To identify genetic variants underlying AF, six discovery cohorts (HUNT, deCODE, MGI, DiscovEHR, UK Biobank, and AFGen Consortium) were gathered to carry out the GWAS of 1,030,836 people of European ancestry, including 60,620 AF cases and 970,216 controls (14) (Table 1). Phenotype-related cases in hospital, out-patient, and emergency room were collected from the electronic health record, using the International Classification of Diseases diagnosis codes (ICD, 427.3 or I48). The electrocardiogram (ECG) was digitally recorded with the Philips Page Writer cardiographs and stored in the Philips TraceMasterVue ECG Management System. Waveforms and parameters of digital ECGs were measured and adjusted for gender and age before extracting them from the database for analysis. For individuals with multiple ECG measurements, the mean standardized value was used.

Statistical Analysis

Multiplicative random-effects inverse-variance weighted (IVW) MR analysis (15) was performed to estimate the possible association between CII and AF, presented as log odds ratios (OR) with 95% confidence intervals (CIs) per unit increase in the log OR of CD, UC, or IBD (16). Also, the methods of MR-Egger, simple median, and weighted median were employed to avoid the bias of pleiotropy effects (17). Heterogeneity was assessed with the I² index (18) and the funnel plot (19). The power in MR analysis for each association was calculated using a web-based application (http://cnsgenomics.com/shiny/mRnd/) (20). Alpha < 0.05 was set as the two-sided threshold for statistical significance. Statistical software included STATA (StataCorp, 16) and R (R Development Core Team, 3.2.5).

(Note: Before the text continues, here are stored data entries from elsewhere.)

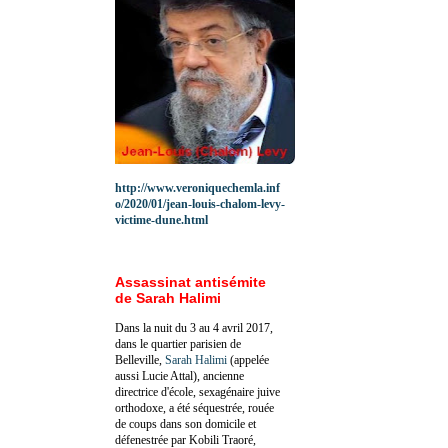
http://www.veroniquechemla.inf
o/2020/01/jean-louis-chalom-levy-
victime-dune.html
Assassinat antisémite
de Sarah Halimi
Dans la nuit du 3 au 4 avril 2017,
dans le quartier parisien de
Belleville,
Sarah Halimi
(appelée
aussi Lucie Attal), ancienne
directrice d'école, sexagénaire juive
orthodoxe, a été séquestrée, rouée
de coups dans son domicile et
défenestrée par Kobili Traoré,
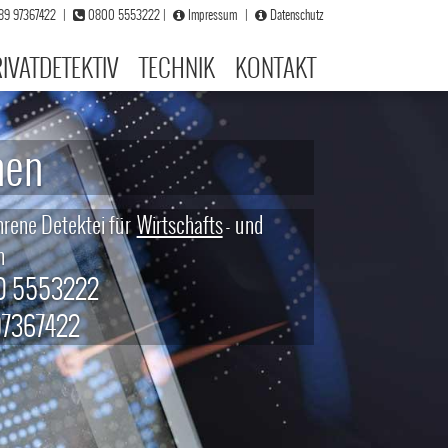
)89 97367422
|
0800 5553222
|
Impressum
|
Datenschutz
IVATDETEKTIV
TECHNIK
KONTAKT
P München
erte Konzepte für jedes individuelle
nsproblem.
800 5553222
89 97367422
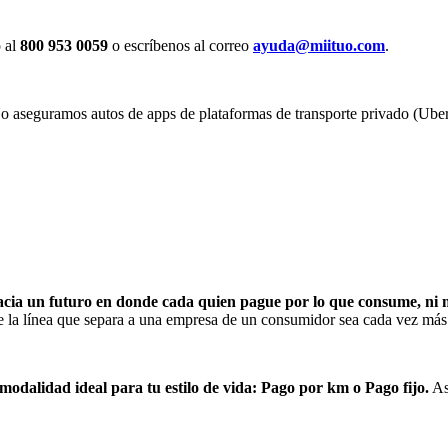
 al
800 953 0059
o escríbenos al correo
ayuda@miituo.com
.
 aseguramos autos de apps de plataformas de transporte privado (Uber, D
acia un futuro en donde cada quien pague por lo que consume, ni 
e la línea que separa a una empresa de un consumidor sea cada vez má
 modalidad ideal para tu estilo de vida: Pago por km o Pago fijo.
As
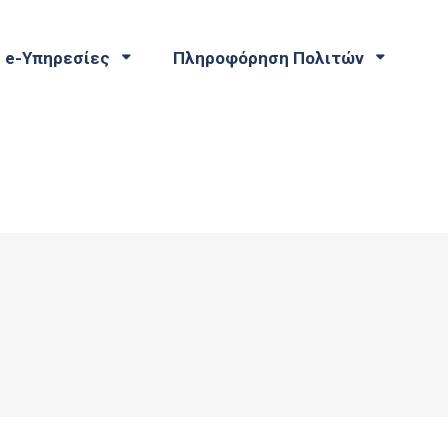
e-Υπηρεσίες
Πληροφόρηση Πολιτών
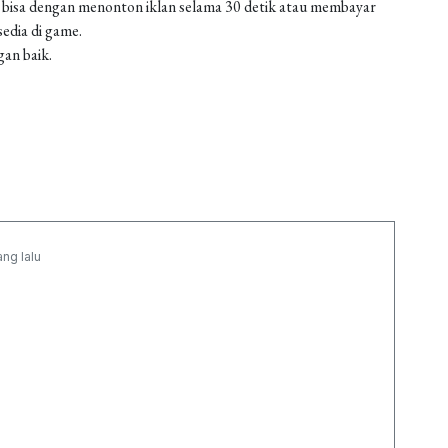
 bisa dengan menonton iklan selama 30 detik atau membayar
edia di game.
gan baik.
ang lalu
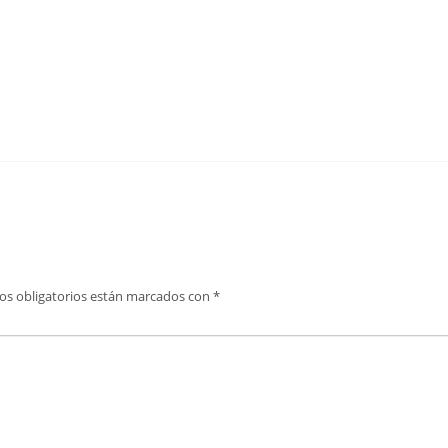
os obligatorios están marcados con
*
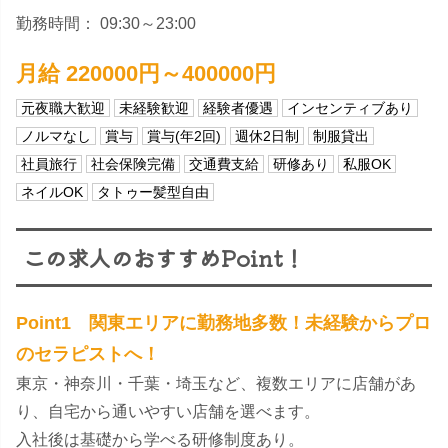
勤務時間： 09:30～23:00
月給 220000円～400000円
元夜職大歓迎
未経験歓迎
経験者優遇
インセンティブあり
ノルマなし
賞与
賞与(年2回)
週休2日制
制服貸出
社員旅行
社会保険完備
交通費支給
研修あり
私服OK
ネイルOK
タトゥー髪型自由
この求人のおすすめPoint！
Point1 関東エリアに勤務地多数！未経験からプロ
のセラピストへ！
東京・神奈川・千葉・埼玉など、複数エリアに店舗があ
り、自宅から通いやすい店舗を選べます。
入社後は基礎から学べる研修制度あり。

Data Availability Statements

The datasets processed in this study were acquired from GWAS (11, 14), which authorizes secondary analysis through copying and redistributing the material in any medium or format (21); thus no ethical approval was required.

Results

On the basis of the abovementioned protocol, there were 75, 60, and 95 SNPs extracted as instrumental variables, which explained 10.0, 10.0, and 9.0% of the variance in the liability of CD, UC, and IBD, respectively. The I² index of 30% and the funnel plots did not support substantial heterogeneity across the estimates, suggesting an absence of potential pleiotropic effects among SNPs of CD or UC (Figures 1, 2). A similar presence of low heterogeneity in IBD was displayed in Supplementary Figure 1. The detailed characteristics and associations with the remaining SNPs were presented in Supplementary Tables 1–3. The MR analysis had 75% power at an alpha rate of 5% to detect an OR of 1.08 per log odds of CD, UC, and an OR of 1.07 per log odds of IBD.

Figure 1

Figure 2

A universal null association between CII and AF was captured by each multiplicative random effect IVW model (CD: OR = 1.0059, 95% CI: 0.9900, 1.0220, p = 0.47; UC: OR = 1.0087, 95% CI: 0.9896, 1.0281, p = 0.38; IBD: OR = 1.0080, 95% CI: 0.9908, 1.0255, p = 0.37; Table 2). Methods of MR-Egger, simple median, and the weighted median also found a lack of evidence to support a causal effect of CII on AF (Table 2). The association between each variant with CD/UC and risk of AF was displayed in Figures 3, 4. The scatterplots of IBD variants associated with AF are presented in Supplementary Figure 2. The results of leave-one-out sensitivity analysis (22) indicated that the null association was not remarkably affected by any individual SNP in each MR model (Supplementary Figures 3–5).

Figure 3

Figure 4

Discussion

With large-scale GWAS studies, our two-sample MR analysis demonstrated that neither CD nor UC had a causal effect on AF. With the use of IBD SNPs as the instruments, the estimated effects on AF also become null. Multiple methods including IVW, MR-Egger, the simple median, and weighted median were employed in MR analysis for each set of SNPs, which resulted in a similar conclusion, indicating the robustness of our findings.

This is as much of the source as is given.